Hard going, indeed...

I'm all for using words that don't slow the story down or pull the reader out of it--and too many trips to the dictionary will definitely pull me out.

WPG


----------



## drenfrow (Jan 27, 2010)

NogDog said:


> I don't know why it works with some authors and not with others, but it seems that with some I can run into obscure words that work, and with others it just smells like they used a thesaurus to find something different. Maybe it's something about their style of writing that makes me believe one author actually knows the words s/he used and chose them as the best way to express what needed expressing, while another is just trying to show off or create some sort of variety.


I know exactly what you mean. There's a difference between using an obscure word because it's the perfect word for the situation and just swallowing a thesaurus and then regurgitating it.

The dictionary function is one of my most-loved features of the Kindle. I love words and I love to know the origin of words so I use the dictionary often. I am reading a paperback right now, for the first time in maybe 100 books and I actually find myself reaching up to touch the page to get to the dictionary.


----------



## SteveScaffardi (Sep 6, 2011)

Irvine Welsh - but for slightly different reasons! Not because he writes with 'big' words, but because he writes in Scottish dialect which had me having to read and re-read one of his novels (the name escapes me now...) until the point where I just gave up!


----------



## Natasha Holme (May 26, 2012)

Years ago I always read with a pencil and made a mark in the margin everywhere I came across a word I didn't know. Once I'd finished the book, I would both look every word up, and record the meaning of it in a Microsoft Word document.


----------



## Kathelm (Sep 27, 2010)

I always enjoy the opportunity to learn a new word. I appreciate them when they're used to maximize precision, not when the goal is to obfuscate, intimidate, or impress. Here's a good reference for the really obscure ones:

http://www.amazon.com/Endangered-Words-Collection-Rare-Lovers/dp/1602397120

I picked up "curglaff" (the sensation accompanying sudden entry into cold water) from that book. Awesome word.


----------



## brianjanuary (Oct 18, 2011)

I love discovering words I haven't seen before. I wish authors would use then more!


----------



## M. P. Rey (Nov 3, 2012)

well... when the style is too flowery, with too many unusual words, I tend to disconnect from the story...


----------



## tahliaN (Nov 6, 2011)

I don't remember who it was or even what the word was now (it was so obscure) but it pulled me right out of the story, especially because it was a YA book. When I looked up what it meant, I thought, why use that when a simple word would have done just as well without cutting the flow of the story? I can't imagine what teen readers would have thought. At least the kindle dictionary makes it easy to look up, but I see no point in using big obscure words unless a more simple one really won't do.

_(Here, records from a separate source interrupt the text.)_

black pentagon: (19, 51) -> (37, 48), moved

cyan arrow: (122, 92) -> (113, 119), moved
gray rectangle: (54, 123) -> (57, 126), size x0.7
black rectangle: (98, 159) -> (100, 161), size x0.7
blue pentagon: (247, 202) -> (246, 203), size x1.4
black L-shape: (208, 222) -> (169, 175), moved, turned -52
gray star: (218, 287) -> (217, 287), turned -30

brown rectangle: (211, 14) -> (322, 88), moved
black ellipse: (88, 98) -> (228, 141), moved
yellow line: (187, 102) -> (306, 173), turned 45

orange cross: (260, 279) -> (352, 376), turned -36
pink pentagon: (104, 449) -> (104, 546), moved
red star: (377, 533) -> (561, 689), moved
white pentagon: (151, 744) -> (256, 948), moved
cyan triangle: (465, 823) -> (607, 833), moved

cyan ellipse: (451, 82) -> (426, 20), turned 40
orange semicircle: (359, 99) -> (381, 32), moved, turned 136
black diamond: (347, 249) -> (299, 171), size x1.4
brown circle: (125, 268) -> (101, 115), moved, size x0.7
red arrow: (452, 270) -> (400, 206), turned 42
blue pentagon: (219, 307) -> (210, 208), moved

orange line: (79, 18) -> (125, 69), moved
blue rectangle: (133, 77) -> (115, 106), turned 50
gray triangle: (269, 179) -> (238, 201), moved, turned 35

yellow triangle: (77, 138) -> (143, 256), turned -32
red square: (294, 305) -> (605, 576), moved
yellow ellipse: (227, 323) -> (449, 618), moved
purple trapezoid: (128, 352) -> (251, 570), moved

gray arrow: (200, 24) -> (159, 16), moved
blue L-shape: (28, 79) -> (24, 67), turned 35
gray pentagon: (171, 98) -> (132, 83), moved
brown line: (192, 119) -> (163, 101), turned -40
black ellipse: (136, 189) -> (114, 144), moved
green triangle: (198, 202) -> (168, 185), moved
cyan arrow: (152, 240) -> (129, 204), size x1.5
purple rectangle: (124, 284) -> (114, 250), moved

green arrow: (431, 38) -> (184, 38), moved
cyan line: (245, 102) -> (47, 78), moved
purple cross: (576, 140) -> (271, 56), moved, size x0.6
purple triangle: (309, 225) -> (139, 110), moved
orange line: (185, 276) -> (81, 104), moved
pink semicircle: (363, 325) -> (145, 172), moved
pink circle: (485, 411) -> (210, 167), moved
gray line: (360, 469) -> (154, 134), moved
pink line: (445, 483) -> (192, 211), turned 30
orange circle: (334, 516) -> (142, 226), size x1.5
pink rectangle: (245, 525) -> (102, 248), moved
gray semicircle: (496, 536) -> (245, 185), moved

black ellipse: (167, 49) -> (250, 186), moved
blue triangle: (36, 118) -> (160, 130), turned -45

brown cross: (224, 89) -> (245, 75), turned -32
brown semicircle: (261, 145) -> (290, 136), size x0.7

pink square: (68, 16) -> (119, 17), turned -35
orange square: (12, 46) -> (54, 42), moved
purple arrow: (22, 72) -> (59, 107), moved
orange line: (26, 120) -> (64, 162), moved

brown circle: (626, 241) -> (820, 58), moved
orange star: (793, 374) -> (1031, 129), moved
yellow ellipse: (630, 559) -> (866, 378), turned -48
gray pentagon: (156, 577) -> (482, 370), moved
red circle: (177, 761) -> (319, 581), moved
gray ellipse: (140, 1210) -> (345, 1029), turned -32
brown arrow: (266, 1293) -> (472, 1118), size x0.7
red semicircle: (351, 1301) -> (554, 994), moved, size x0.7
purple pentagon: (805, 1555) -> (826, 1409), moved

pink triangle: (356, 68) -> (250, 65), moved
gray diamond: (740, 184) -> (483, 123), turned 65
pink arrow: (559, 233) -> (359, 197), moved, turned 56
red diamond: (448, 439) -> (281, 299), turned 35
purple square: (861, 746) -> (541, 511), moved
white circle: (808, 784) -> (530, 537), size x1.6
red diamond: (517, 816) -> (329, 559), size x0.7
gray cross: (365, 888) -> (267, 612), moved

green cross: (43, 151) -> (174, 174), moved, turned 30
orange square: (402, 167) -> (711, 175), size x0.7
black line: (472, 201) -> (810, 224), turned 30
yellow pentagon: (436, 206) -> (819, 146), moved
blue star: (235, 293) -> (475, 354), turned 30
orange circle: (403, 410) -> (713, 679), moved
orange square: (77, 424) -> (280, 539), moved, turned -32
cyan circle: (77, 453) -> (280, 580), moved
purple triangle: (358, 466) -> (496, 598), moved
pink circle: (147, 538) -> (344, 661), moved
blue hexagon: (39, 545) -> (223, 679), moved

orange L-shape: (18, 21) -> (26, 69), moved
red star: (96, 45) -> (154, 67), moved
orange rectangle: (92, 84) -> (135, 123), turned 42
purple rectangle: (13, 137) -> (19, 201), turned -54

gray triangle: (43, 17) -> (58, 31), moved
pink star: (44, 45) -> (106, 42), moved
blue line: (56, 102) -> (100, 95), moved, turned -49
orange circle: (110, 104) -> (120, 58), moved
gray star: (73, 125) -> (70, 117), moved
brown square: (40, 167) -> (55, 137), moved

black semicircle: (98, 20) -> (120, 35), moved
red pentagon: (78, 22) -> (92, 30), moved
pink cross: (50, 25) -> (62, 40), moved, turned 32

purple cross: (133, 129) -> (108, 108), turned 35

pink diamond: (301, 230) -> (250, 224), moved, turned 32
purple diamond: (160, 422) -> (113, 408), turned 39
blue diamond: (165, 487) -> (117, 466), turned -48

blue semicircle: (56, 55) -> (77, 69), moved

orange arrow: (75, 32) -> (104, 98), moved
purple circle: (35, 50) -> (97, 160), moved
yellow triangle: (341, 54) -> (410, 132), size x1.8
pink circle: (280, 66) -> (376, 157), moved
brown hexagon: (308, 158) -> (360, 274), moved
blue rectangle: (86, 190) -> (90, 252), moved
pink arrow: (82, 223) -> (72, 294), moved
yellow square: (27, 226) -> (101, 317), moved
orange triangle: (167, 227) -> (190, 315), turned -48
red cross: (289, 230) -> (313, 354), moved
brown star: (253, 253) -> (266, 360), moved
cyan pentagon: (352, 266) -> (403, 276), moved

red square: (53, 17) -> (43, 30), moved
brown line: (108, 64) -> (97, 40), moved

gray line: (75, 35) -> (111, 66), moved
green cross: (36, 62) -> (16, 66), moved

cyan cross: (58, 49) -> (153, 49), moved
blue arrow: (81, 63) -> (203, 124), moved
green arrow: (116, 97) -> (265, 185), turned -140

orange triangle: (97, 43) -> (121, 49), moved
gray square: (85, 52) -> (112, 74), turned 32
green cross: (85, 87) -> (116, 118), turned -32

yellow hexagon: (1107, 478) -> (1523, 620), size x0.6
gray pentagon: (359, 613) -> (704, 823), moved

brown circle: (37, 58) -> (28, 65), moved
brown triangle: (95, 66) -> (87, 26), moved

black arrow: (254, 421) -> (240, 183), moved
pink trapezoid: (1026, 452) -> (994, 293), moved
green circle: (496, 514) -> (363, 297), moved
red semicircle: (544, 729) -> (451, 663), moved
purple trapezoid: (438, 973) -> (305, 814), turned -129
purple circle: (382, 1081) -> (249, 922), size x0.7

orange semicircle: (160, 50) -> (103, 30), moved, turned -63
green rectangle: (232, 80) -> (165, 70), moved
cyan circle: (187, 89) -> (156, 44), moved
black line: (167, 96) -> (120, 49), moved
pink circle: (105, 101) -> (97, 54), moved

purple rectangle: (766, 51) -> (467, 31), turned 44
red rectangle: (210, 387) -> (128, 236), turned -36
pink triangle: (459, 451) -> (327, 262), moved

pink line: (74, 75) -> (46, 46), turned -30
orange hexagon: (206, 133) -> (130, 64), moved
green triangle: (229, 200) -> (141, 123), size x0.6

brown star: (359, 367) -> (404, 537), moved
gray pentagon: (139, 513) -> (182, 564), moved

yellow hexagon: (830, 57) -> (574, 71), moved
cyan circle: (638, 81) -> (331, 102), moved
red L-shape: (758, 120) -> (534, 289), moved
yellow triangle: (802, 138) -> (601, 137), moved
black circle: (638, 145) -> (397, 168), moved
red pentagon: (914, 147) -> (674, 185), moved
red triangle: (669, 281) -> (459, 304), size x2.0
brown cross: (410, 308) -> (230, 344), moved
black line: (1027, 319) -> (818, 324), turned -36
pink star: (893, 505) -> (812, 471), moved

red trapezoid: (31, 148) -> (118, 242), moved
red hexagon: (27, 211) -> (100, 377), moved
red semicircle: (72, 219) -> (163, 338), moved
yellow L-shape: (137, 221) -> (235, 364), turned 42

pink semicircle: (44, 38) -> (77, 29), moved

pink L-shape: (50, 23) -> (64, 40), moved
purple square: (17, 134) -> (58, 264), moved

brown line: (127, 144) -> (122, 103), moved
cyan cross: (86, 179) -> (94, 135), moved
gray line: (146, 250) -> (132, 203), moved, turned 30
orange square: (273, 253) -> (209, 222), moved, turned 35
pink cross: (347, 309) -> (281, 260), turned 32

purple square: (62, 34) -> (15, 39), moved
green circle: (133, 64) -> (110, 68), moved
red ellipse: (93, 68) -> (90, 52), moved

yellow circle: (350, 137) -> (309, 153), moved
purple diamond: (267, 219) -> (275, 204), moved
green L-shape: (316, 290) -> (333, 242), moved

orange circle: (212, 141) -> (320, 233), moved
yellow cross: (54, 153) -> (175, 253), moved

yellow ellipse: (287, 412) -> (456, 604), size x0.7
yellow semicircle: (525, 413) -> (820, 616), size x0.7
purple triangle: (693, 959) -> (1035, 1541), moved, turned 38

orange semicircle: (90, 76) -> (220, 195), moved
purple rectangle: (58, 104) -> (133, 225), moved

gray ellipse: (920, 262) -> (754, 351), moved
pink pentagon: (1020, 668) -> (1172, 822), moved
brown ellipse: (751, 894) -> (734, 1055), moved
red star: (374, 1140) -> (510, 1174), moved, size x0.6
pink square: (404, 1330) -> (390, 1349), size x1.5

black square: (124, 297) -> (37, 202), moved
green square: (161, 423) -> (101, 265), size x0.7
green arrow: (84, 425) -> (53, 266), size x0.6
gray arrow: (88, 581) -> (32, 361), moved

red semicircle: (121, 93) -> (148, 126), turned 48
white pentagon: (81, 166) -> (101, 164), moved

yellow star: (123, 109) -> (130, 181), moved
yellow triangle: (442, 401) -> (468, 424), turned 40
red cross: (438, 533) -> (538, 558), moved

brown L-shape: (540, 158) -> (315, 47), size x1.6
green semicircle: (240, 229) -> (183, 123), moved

At the same time, I like my vocab being increased. I'd never heard the word recalcitrant until the then Australian PM Paul Keating used it about Malaysia. Now I love that word, but it has a flavour all of its own, wayward just doesn't have the same ring to it.


----------



## NancyHerkness (Aug 1, 2012)

Sometimes a fancy word is the right word for a certain sentence/situation/emotion/description.  I'm fine with authors using unusual vocabulary, especially since I love words so much myself.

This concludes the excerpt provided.